Ce sont des chiffres d’emploi contrastés que le BLS a enfin publié. En octobre, 105 000 emplois ont été détruits, contre seulement 25 000 anticipés. Sur le mois de novembre, en revanche 64 000 emplois ont été créés, contre 50 000 anticipés.
Les chiffres du mois d’octobre s’expliquent essentiellement par les coupes du DOGE d’Elon Musk, qui a supprimé de nombreux emplois de fonctionnaires en début d’année, comptabilisés en octobre.
Le secteur privé continue lui à créer des emplois : 52 000 en octobre et 69 000 en novembre.
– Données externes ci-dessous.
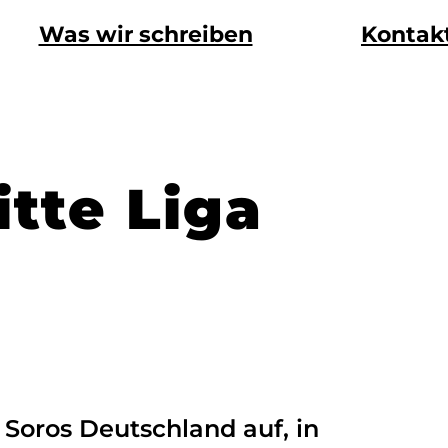
Was wir schreiben
Kontak
tte Liga
Soros Deutschland auf, in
La moyenne à 6 mois est néanmoins au plus bas depuis la sortie de la pandémie, à 44 000.
Le taux de chômage poursuit sa remontée à 4.6%, contre 4.5% anticipé, et 4.4% en septembre. Toutes ces données vont plutôt dans le sens d’un marché du travail qui continue de ralentir, sans toutefois partir vraiment à la dérive.
Prudence sur les données
Fait intéressant mis en avant par mon confrère du Wall Street Journal, Nick Timiraos, les dernières projections de la Fed prévoyaient assez peu de dégradation supplémentaire du marché du travail. Si on prend la médiane des membres du FOMC, le taux de chômage est attendu à 4.5% fin 2025, et 4.4% fin 2026. Des projections plutôt dovish, puisque toute remontée supplémentaire du taux de chômage serait une bonne raison de couper les taux davantage.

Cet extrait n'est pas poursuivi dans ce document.